Moral Obduracy.

i. 5. Why should ye be stricken any more? ye will revolt more and more.

I. The danger of despising the Divine chastisements. Heedlessness destroys the very power of taking heed. II. The terribleness of the peace which is often the portion of the wicked. Like the cessation of pain in a sick man, which indicates that mortification has set in, it may be only a sign that God has given them up as irreclaimable (Hos. iv. 17).[1] III. The folly of expecting sanctification as the inevitable result of suffering. Contrary to the expectation of the Universalists, the sufferings of the lost may only confirm them in their impenitence (Rev. ii. 9, 11, 21).[2]

FOOTNOTES:

[1] While God visits us at all, it is a sign He thinks of us. The present life is not the time for punishment devoid of mercy. While the debtor is on his way to prison, he may agree with his adversary, and escape the messenger’s hands. While the sick man feels pain, there is vitality and activity in his constitution, and he may recover.
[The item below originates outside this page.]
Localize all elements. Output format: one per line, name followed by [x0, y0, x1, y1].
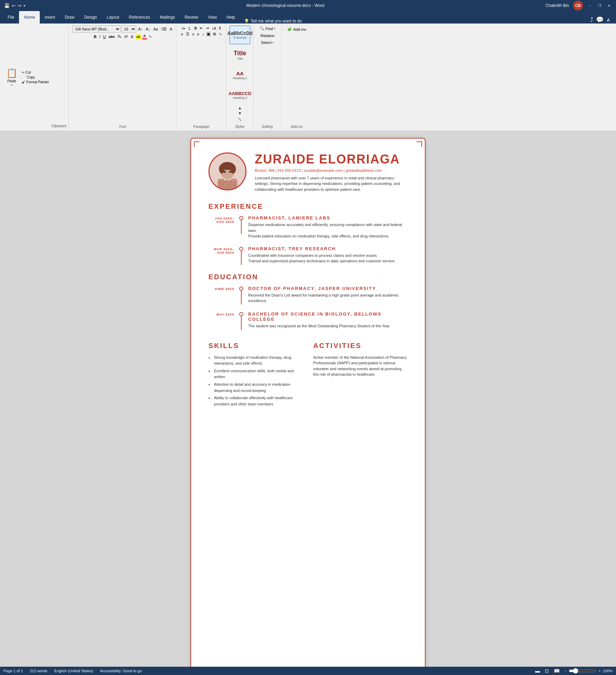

And therefore I think it must be a terrible thing to have one’s perdition sealed; to have the process already closed; both depositions and sentence, and laid up in God’s chancery, as an irreversible doom, and so him who is its object troubled no further, but allowed the full choice of his pleasures,—as one permits a man, between sentence and execution, his choice of viands, in full certainty that when his hour hath tolled the terrible law will take its course. How smoothly glides along the boat upon the wide, unruffled, though most rapid stream that hurries it onward to the precipice, over which its waters break in thunder! How calm, and undisturbed by the smallest ripple, slumbers its unreflecting steersman! Or for one rock in the midst of its too smooth channel, against which it may be dashed and whirled about, to shake him from this infatuated sleep! It is the only hope that remains for him. Woe to him if to the end his course be pleasant! That end will pay it all!—Wiseman.

[2] Afflictions leave the wicked worse, more impenitent, hardened in sin, and outrageous in their wicked practices. Every plague on Egypt added to the plague of hardness on Pharaoh’s heart; he that for some while could beg prayers of Moses for himself, at last comes to that pass that he threatens to kill him if he come to him any more. Or, what a prodigious height do we see some come to in sin after some great sickness or other judgment! Oh, how grossly and ravenous are they after their prey, when once they got off their clog and chain from their heels! When physic works not kindly, it doth not only leave the disease uncured, but the poison of the physic stays in the body also. Many appear thus poisoned by their afflictions.—Gurnall, 1617–1679.

Trust not in any unsanctified afflictions, as if these could permanently and really change the condition of your heart. I have seen the characters of the writing which the flames had turned into a film of buoyant coal; I have seen the thread which has been passed through the fire retain, in its cold grey ashes, the twist it had got in spinning; I have found every shivered splinter of the flint as hard as the unbroken stone: and let trials come, in Providence, sharp as the fire and ponderous as the crushing hammer, unless a gracious God send along with these something else than these, bruised, broken, bleeding as thy heart may be, its nature remains the same.—Guthrie.